*** Records Section Begins ***

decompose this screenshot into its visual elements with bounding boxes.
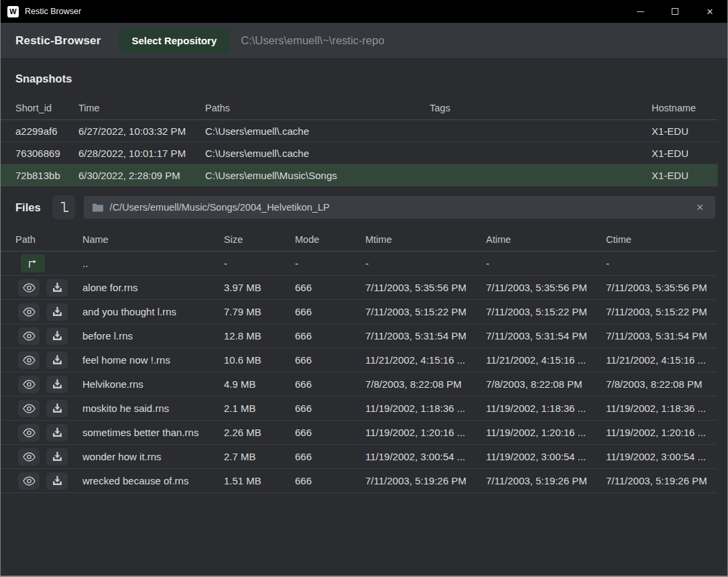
download-button[interactable]: [46, 279, 68, 297]
mode-cell: 666: [295, 475, 365, 486]
preview-button[interactable]: [18, 472, 40, 490]
preview-button[interactable]: [18, 400, 40, 417]
clear-path-button[interactable]: ✕: [693, 201, 707, 214]
files-action-button[interactable]: [52, 195, 75, 219]
short-id-cell: a2299af6: [15, 125, 78, 137]
file-path-input[interactable]: /C/Users/emuell/Music/Songs/2004_Helveti…: [84, 196, 715, 219]
minimize-icon: [637, 11, 644, 12]
name-cell[interactable]: sometimes better than.rns: [82, 427, 224, 438]
hostname-cell: X1-EDU: [652, 125, 718, 137]
file-path-value: /C/Users/emuell/Music/Songs/2004_Helveti…: [110, 202, 330, 213]
name-cell[interactable]: feel home now !.rns: [82, 354, 224, 366]
name-cell[interactable]: moskito he said.rns: [82, 403, 224, 414]
mode-cell: 666: [295, 403, 365, 414]
eye-icon: [23, 404, 36, 413]
download-button[interactable]: [46, 400, 68, 417]
mode-cell: 666: [295, 378, 365, 390]
preview-button[interactable]: [18, 279, 40, 297]
mtime-cell: 11/19/2002, 1:20:16 ...: [365, 427, 486, 438]
toolbar: Restic-Browser Select Repository C:\User…: [1, 23, 727, 59]
file-row: sometimes better than.rns 2.26 MB 666 11…: [1, 421, 717, 445]
snapshots-heading: Snapshots: [1, 59, 727, 96]
name-cell[interactable]: Helvikone.rns: [82, 378, 224, 390]
snapshot-row[interactable]: 76306869 6/28/2022, 10:01:17 PM C:\Users…: [1, 142, 718, 164]
name-cell[interactable]: alone for.rns: [82, 282, 224, 293]
preview-button[interactable]: [18, 327, 40, 345]
download-button[interactable]: [46, 327, 68, 345]
column-header-paths: Paths: [205, 103, 430, 113]
minimize-button[interactable]: [623, 0, 658, 23]
paths-cell: C:\Users\emuell\Music\Songs: [205, 170, 430, 181]
atime-cell: 11/19/2002, 3:00:54 ...: [486, 451, 606, 462]
ctime-cell: 7/11/2003, 5:19:26 PM: [606, 475, 717, 486]
size-cell: 2.1 MB: [224, 403, 295, 414]
preview-button[interactable]: [18, 424, 40, 441]
ctime-cell: 7/11/2003, 5:31:54 PM: [606, 330, 717, 342]
atime-cell: 7/11/2003, 5:19:26 PM: [486, 475, 606, 486]
time-cell: 6/28/2022, 10:01:17 PM: [78, 148, 205, 159]
download-button[interactable]: [46, 448, 68, 466]
ctime-cell: 7/11/2003, 5:15:22 PM: [606, 306, 717, 317]
column-header-mtime: Mtime: [365, 234, 486, 245]
download-button[interactable]: [46, 472, 68, 490]
download-button[interactable]: [46, 303, 68, 321]
file-row: moskito he said.rns 2.1 MB 666 11/19/200…: [1, 397, 717, 421]
up-directory-button[interactable]: [21, 254, 45, 272]
eye-icon: [23, 452, 36, 462]
eye-icon: [23, 476, 36, 486]
download-icon: [52, 452, 62, 462]
mode-cell: -: [295, 258, 365, 269]
column-header-ctime: Ctime: [606, 234, 717, 245]
preview-button[interactable]: [18, 303, 40, 321]
download-icon: [52, 476, 62, 486]
column-header-path: Path: [15, 234, 82, 245]
snapshot-row-selected[interactable]: 72b813bb 6/30/2022, 2:28:09 PM C:\Users\…: [1, 164, 718, 187]
mtime-cell: 11/21/2002, 4:15:16 ...: [365, 354, 486, 366]
column-header-size: Size: [224, 234, 295, 245]
download-icon: [52, 307, 62, 317]
download-icon: [52, 427, 62, 437]
paths-cell: C:\Users\emuell\.cache: [205, 148, 430, 159]
repository-path: C:\Users\emuell\~\restic-repo: [241, 34, 384, 47]
column-header-atime: Atime: [486, 234, 606, 245]
size-cell: 2.26 MB: [224, 427, 295, 438]
name-cell[interactable]: wrecked because of.rns: [82, 475, 224, 486]
mode-cell: 666: [295, 354, 365, 366]
eye-icon: [23, 356, 36, 365]
ctime-cell: 11/19/2002, 3:00:54 ...: [606, 451, 717, 462]
up-arrow-icon: [27, 259, 38, 268]
close-button[interactable]: ✕: [692, 0, 727, 23]
mtime-cell: 11/19/2002, 1:18:36 ...: [365, 403, 486, 414]
window-controls: ✕: [623, 0, 727, 23]
download-icon: [52, 331, 62, 341]
name-cell[interactable]: and you thought l.rns: [82, 306, 224, 317]
size-cell: 1.51 MB: [224, 475, 295, 486]
snapshot-row[interactable]: a2299af6 6/27/2022, 10:03:32 PM C:\Users…: [1, 120, 718, 142]
name-cell[interactable]: before l.rns: [82, 330, 224, 342]
file-row: alone for.rns 3.97 MB 666 7/11/2003, 5:3…: [1, 276, 717, 300]
short-id-cell: 76306869: [15, 148, 78, 159]
download-button[interactable]: [46, 376, 68, 393]
select-repository-button[interactable]: Select Repository: [119, 28, 231, 53]
mtime-cell: 7/8/2003, 8:22:08 PM: [365, 378, 486, 390]
download-icon: [52, 282, 62, 293]
download-button[interactable]: [46, 352, 68, 369]
ctime-cell: -: [606, 258, 717, 269]
snapshots-header-row: Short_id Time Paths Tags Hostname: [1, 96, 718, 120]
size-cell: 7.79 MB: [224, 306, 295, 317]
files-bar: Files /C/Users/emuell/Music/Songs/2004_H…: [1, 195, 727, 219]
name-cell[interactable]: wonder how it.rns: [82, 451, 224, 462]
preview-button[interactable]: [18, 376, 40, 393]
maximize-button[interactable]: [658, 0, 692, 23]
preview-button[interactable]: [18, 448, 40, 466]
time-cell: 6/27/2022, 10:03:32 PM: [78, 125, 205, 137]
mode-cell: 666: [295, 306, 365, 317]
mtime-cell: 7/11/2003, 5:19:26 PM: [365, 475, 486, 486]
name-cell[interactable]: ..: [82, 258, 224, 269]
folder-icon: [93, 203, 103, 212]
clear-icon: ✕: [696, 202, 704, 213]
size-cell: 3.97 MB: [224, 282, 295, 293]
preview-button[interactable]: [18, 352, 40, 369]
size-cell: -: [224, 258, 295, 269]
download-button[interactable]: [46, 424, 68, 441]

*** Records Section Ends ***

> [Task brief] The copy you output must match the entries above exactly, except that it has no pictures.

> [Result]
decompose this screenshot into its visual elements with bounding boxes.
download-button[interactable]: [46, 279, 68, 297]
mode-cell: 666: [295, 475, 365, 486]
preview-button[interactable]: [18, 472, 40, 490]
preview-button[interactable]: [18, 400, 40, 417]
clear-path-button[interactable]: ✕: [693, 201, 707, 214]
files-action-button[interactable]: [52, 195, 75, 219]
short-id-cell: a2299af6: [15, 125, 78, 137]
file-path-input[interactable]: /C/Users/emuell/Music/Songs/2004_Helveti…: [84, 196, 715, 219]
minimize-icon: [637, 11, 644, 12]
name-cell[interactable]: sometimes better than.rns: [82, 427, 224, 438]
hostname-cell: X1-EDU: [652, 125, 718, 137]
file-path-value: /C/Users/emuell/Music/Songs/2004_Helveti…: [110, 202, 330, 213]
name-cell[interactable]: feel home now !.rns: [82, 354, 224, 366]
name-cell[interactable]: moskito he said.rns: [82, 403, 224, 414]
mode-cell: 666: [295, 403, 365, 414]
eye-icon: [23, 404, 36, 413]
download-button[interactable]: [46, 400, 68, 417]
mode-cell: 666: [295, 378, 365, 390]
preview-button[interactable]: [18, 279, 40, 297]
mtime-cell: 11/19/2002, 1:20:16 ...: [365, 427, 486, 438]
toolbar: Restic-Browser Select Repository C:\User…: [1, 23, 727, 59]
file-row: sometimes better than.rns 2.26 MB 666 11…: [1, 421, 717, 445]
snapshots-heading: Snapshots: [1, 59, 727, 96]
name-cell[interactable]: Helvikone.rns: [82, 378, 224, 390]
snapshot-row[interactable]: 76306869 6/28/2022, 10:01:17 PM C:\Users…: [1, 142, 718, 164]
name-cell[interactable]: alone for.rns: [82, 282, 224, 293]
preview-button[interactable]: [18, 327, 40, 345]
download-button[interactable]: [46, 327, 68, 345]
column-header-paths: Paths: [205, 103, 430, 113]
minimize-button[interactable]: [623, 0, 658, 23]
paths-cell: C:\Users\emuell\Music\Songs: [205, 170, 430, 181]
atime-cell: 11/19/2002, 3:00:54 ...: [486, 451, 606, 462]
ctime-cell: 7/11/2003, 5:19:26 PM: [606, 475, 717, 486]
size-cell: 2.1 MB: [224, 403, 295, 414]
preview-button[interactable]: [18, 424, 40, 441]
ctime-cell: 7/11/2003, 5:31:54 PM: [606, 330, 717, 342]
atime-cell: 7/11/2003, 5:19:26 PM: [486, 475, 606, 486]
time-cell: 6/28/2022, 10:01:17 PM: [78, 148, 205, 159]
download-button[interactable]: [46, 448, 68, 466]
ctime-cell: 7/11/2003, 5:15:22 PM: [606, 306, 717, 317]
column-header-mtime: Mtime: [365, 234, 486, 245]
download-button[interactable]: [46, 472, 68, 490]
download-button[interactable]: [46, 303, 68, 321]
file-row: moskito he said.rns 2.1 MB 666 11/19/200…: [1, 397, 717, 421]
up-directory-button[interactable]: [21, 254, 45, 272]
eye-icon: [23, 452, 36, 462]
eye-icon: [23, 476, 36, 486]
download-icon: [52, 452, 62, 462]
mode-cell: -: [295, 258, 365, 269]
column-header-ctime: Ctime: [606, 234, 717, 245]
preview-button[interactable]: [18, 303, 40, 321]
download-icon: [52, 476, 62, 486]
column-header-path: Path: [15, 234, 82, 245]
snapshot-row-selected[interactable]: 72b813bb 6/30/2022, 2:28:09 PM C:\Users\…: [1, 164, 718, 187]
mtime-cell: 11/21/2002, 4:15:16 ...: [365, 354, 486, 366]
column-header-size: Size: [224, 234, 295, 245]
download-icon: [52, 307, 62, 317]
download-icon: [52, 427, 62, 437]
paths-cell: C:\Users\emuell\.cache: [205, 148, 430, 159]
repository-path: C:\Users\emuell\~\restic-repo: [241, 34, 384, 47]
column-header-atime: Atime: [486, 234, 606, 245]
size-cell: 2.26 MB: [224, 427, 295, 438]
name-cell[interactable]: wrecked because of.rns: [82, 475, 224, 486]
mode-cell: 666: [295, 354, 365, 366]
eye-icon: [23, 356, 36, 365]
ctime-cell: 11/19/2002, 3:00:54 ...: [606, 451, 717, 462]
up-arrow-icon: [27, 259, 38, 268]
close-button[interactable]: ✕: [692, 0, 727, 23]
mtime-cell: 11/19/2002, 1:18:36 ...: [365, 403, 486, 414]
window-controls: ✕: [623, 0, 727, 23]
download-icon: [52, 331, 62, 341]
name-cell[interactable]: and you thought l.rns: [82, 306, 224, 317]
size-cell: 1.51 MB: [224, 475, 295, 486]
snapshot-row[interactable]: a2299af6 6/27/2022, 10:03:32 PM C:\Users…: [1, 120, 718, 142]
name-cell[interactable]: before l.rns: [82, 330, 224, 342]
file-row: alone for.rns 3.97 MB 666 7/11/2003, 5:3…: [1, 276, 717, 300]
short-id-cell: 76306869: [15, 148, 78, 159]
download-button[interactable]: [46, 376, 68, 393]
select-repository-button[interactable]: Select Repository: [119, 28, 231, 53]
mtime-cell: 7/8/2003, 8:22:08 PM: [365, 378, 486, 390]
download-icon: [52, 282, 62, 293]
download-button[interactable]: [46, 352, 68, 369]
ctime-cell: -: [606, 258, 717, 269]
snapshots-header-row: Short_id Time Paths Tags Hostname: [1, 96, 718, 120]
size-cell: 7.79 MB: [224, 306, 295, 317]
files-bar: Files /C/Users/emuell/Music/Songs/2004_H…: [1, 195, 727, 219]
name-cell[interactable]: wonder how it.rns: [82, 451, 224, 462]
preview-button[interactable]: [18, 376, 40, 393]
maximize-button[interactable]: [658, 0, 692, 23]
preview-button[interactable]: [18, 448, 40, 466]
time-cell: 6/27/2022, 10:03:32 PM: [78, 125, 205, 137]
mode-cell: 666: [295, 306, 365, 317]
mtime-cell: 7/11/2003, 5:19:26 PM: [365, 475, 486, 486]
name-cell[interactable]: ..: [82, 258, 224, 269]
folder-icon: [93, 203, 103, 212]
clear-icon: ✕: [696, 202, 704, 213]
size-cell: 3.97 MB: [224, 282, 295, 293]
preview-button[interactable]: [18, 352, 40, 369]
size-cell: -: [224, 258, 295, 269]
download-button[interactable]: [46, 424, 68, 441]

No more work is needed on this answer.